Representative Experience

M&A, Securities, and Finance Matters

  • Represented Chicago Bar Company, LLC d/b/a RXBAR in the sale of the company to Kellogg Company (NYSE: K)
  • Represented Club Automation, LLC in the sale of the company to Daxko Holding LLC
  • Represented a Fortune 500 financial services company in its acquisition of a dividend income-focused asset management firm
  • Represented a Fortune 500 manufacturer of building materials in multiple acquisitions of operating companies
  • Represented a Fortune 500 financial services company in its acquisition of a software company
  • Represented a multinational dairy and food ingredient cooperative in multiple acquisitions of dairy and food ingredient companies and assets
  • Represented Guggenheim Baseball Management, the group headed by Mark Walter, Earvin “Magic” Johnson and Stan Kasten, in the acquisition of the Los Angeles Dodgers, the largest transaction ever for a professional sports franchise 
  • Represented the Ricketts family in its acquisition of a controlling interest in the Chicago Cubs and Wrigley Field and a related ownership interest in a regional sports network, all through a complex leveraged partnership structure, the single largest transaction ever for a North American sports franchise 
  • Represented Rangers Baseball Express (the investment group led by Chuck Greenberg and Nolan Ryan) in its acquisition of the Texas Rangers, a complex transaction that culminated in the purchase of the club through a Chapter 11 bankruptcy auction
  • Represented a fertilizer company in the sale of its business to Central Garden & Pet Company (NASDAQ: CENT)
  • Represented a publicly traded financial services company in its acquisition of both a registered securities broker-dealer and a registered investment advisor
  • Represented a grocery company in the sale of certain supermarket facilities and related assets
  • Represented a number of hospital groups, physician ownership groups and private equity funds in the purchase and sale of (and investment in) hospital systems, physician-owned hospitals and ambulatory surgery centers
  • Represented both mature and early-stage issuers in connection with various equity and debt financing transactions and securities offerings, including non-public offerings under Rule 144A
  • Represented both borrowers and lenders in secured and unsecured credit transactions in a variety of industries

Additional Sports, Media, and Entertainment Industries Matters

  • Represented Guggenheim Baseball Management (the ownership group for the Los Angeles Dodgers) in the formation of American Media Productions, LLC (AMP), the related launch of the SportsNet LA regional sports network, and the related media rights agreement between the Dodgers and AMP, granting AMP the rights to air Dodgers games
  • Represented Rangers Baseball Express (the investment group led by Chuck Greenberg and Nolan Ryan) in its acquisition of the Texas Rangers, a complex transaction that culminated in the purchase of the club through a Chapter 11 bankruptcy auction
  • Represented an institutional lender in loan arrangements with professional athletes
  • Represented Chicago 2016 in its efforts to secure real estate use agreements for Chicago’s bid to host the 2016 Olympic and Paralympic Games
  • Represented MLB and NFL clubs in a variety of day-to-day legal matters, including matters relating to financing, consulting arrangements, general corporate matters, league compliance, and the negotiation of strategic joint ventures and various commercial agreements
  • Serving as outside general counsel to the Windy City Rollers (a member league of the Women’s Flat Track Derby Association), including advising the league on internal restructuring, general strategic counseling, and a variety of commercial transactions
  • Counseling numerous artists and producers in the fields of music, theater, animation, radio broadcasting, podcasting and streaming services and fashion design on a variety of legal matters, including corporate formation and governance, licensing, distribution, and the negotiation of a variety of commercial transactions


Mr.

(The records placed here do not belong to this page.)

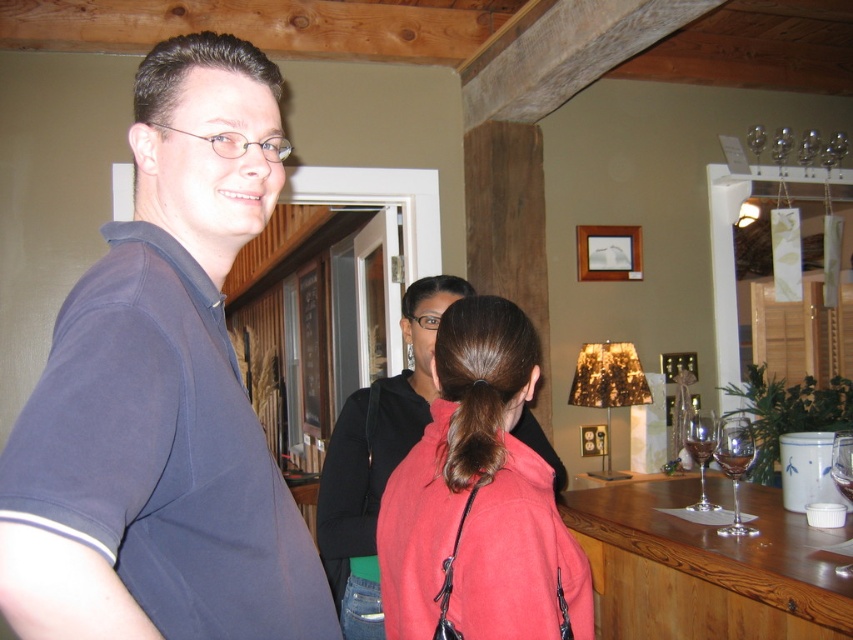 Can you confirm if dark blue shirt at center is bigger than brown silky hair at center?

Yes.

Can you confirm if dark blue shirt at center is smaller than brown silky hair at center?

No.

This screenshot has width=853, height=640. What do you see at coordinates (163, 396) in the screenshot?
I see `dark blue shirt at center` at bounding box center [163, 396].

Identify the location of dark blue shirt at center. (163, 396).

Can you confirm if matte red sweater at center is positioned below brown silky hair at center?

Correct, matte red sweater at center is located below brown silky hair at center.

Between matte red sweater at center and brown silky hair at center, which one is positioned higher?

brown silky hair at center is above.

Locate an element on the screen. Image resolution: width=853 pixels, height=640 pixels. matte red sweater at center is located at coordinates (479, 499).

Where is `matte red sweater at center`? matte red sweater at center is located at coordinates coord(479,499).

Who is positioned more to the right, dark blue shirt at center or matte red sweater at center?

matte red sweater at center

Who is more distant from viewer, (x=268, y=147) or (x=432, y=604)?

The point (x=432, y=604) is behind.

The image size is (853, 640). Find the location of `dark blue shirt at center`. dark blue shirt at center is located at coordinates (163, 396).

Rasmussen was selected for inclusion in the 2015 Illinois Super Lawyers–Rising Stars® list.*

Affiliations and Admissions

Mr. Rasmussen is the 2017 – 2018 chair of the Chicago Bar Association’s Business Law Committee and a member of the ABA Task Force on Legal Project Management in Mergers & Acquisitions. He is also a member of the Sports Lawyers Association, the Business Law and Sports & Entertainment Law Sections of the ABA, and the Illinois State Bar Association. He is admitted to practice in Illinois.


Mr. Rasmussen earned his law degree from the Indiana University Maurer School of Law in Bloomington (magna cum laude, Order of the Coif). He earned his undergraduate degree (Honors College, summa cum laude) and an M.B.A. from the University of Southern Mississippi.

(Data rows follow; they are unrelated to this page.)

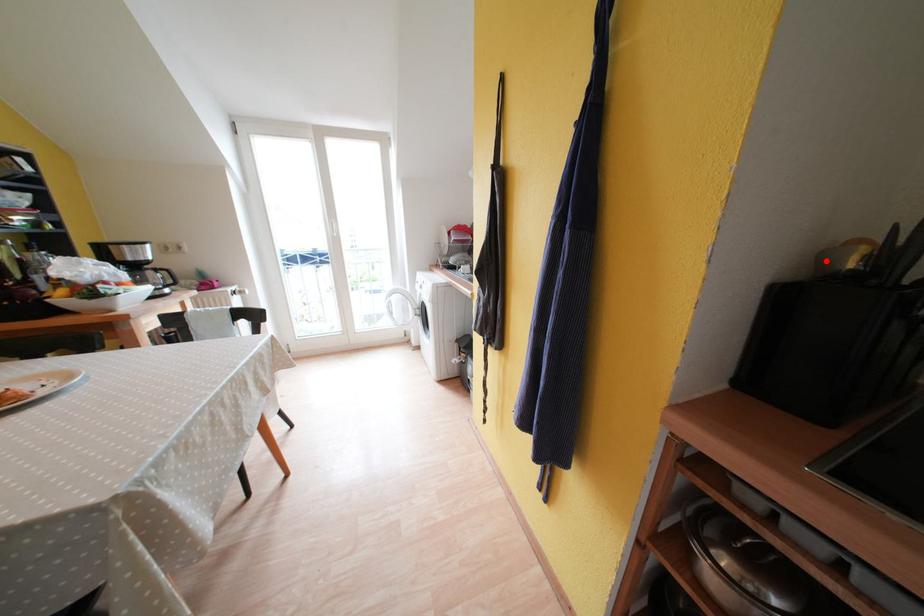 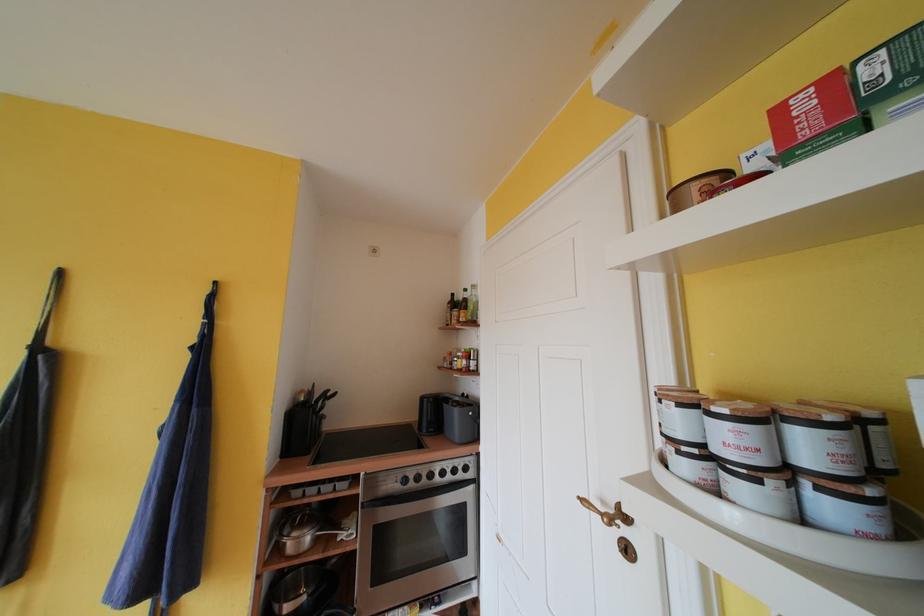 Locate, in the second image, the point that corresponds to the highlighted location in the first image.

(301, 402) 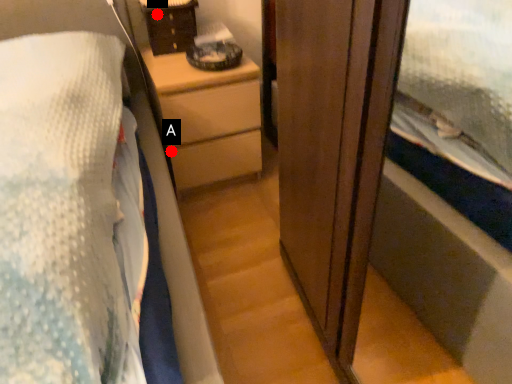 Question: Two points are circled on the image, labeled by A and B beside each circle. Which of the following is the farthest from the observer?

Choices:
 (A) A is further
 (B) B is further

Answer: (A)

Before joining the firm, Mr. Rasmussen was a judicial intern to the Honorable David F. Hamilton, who at the time was U.S. District Judge for the Southern District of Indiana (Judge Hamilton now serves on the U.S. Court of Appeals for the Seventh Circuit).

Non-legal Experience and Community Engagement

Before attending law school, Mr. Rasmussen worked for several years as a professional musician, arranger, and music teacher, and he spent two years as a stage performer with the Broadway, London, and United States touring productions of Blast!, a Tony- and Emmy-award-winning musical theater show. He remains active as a percussionist with the Northshore Concert Band in Evanston, Illinois, and he is a board member for both the Northshore Concert Band and Third Coast Percussion.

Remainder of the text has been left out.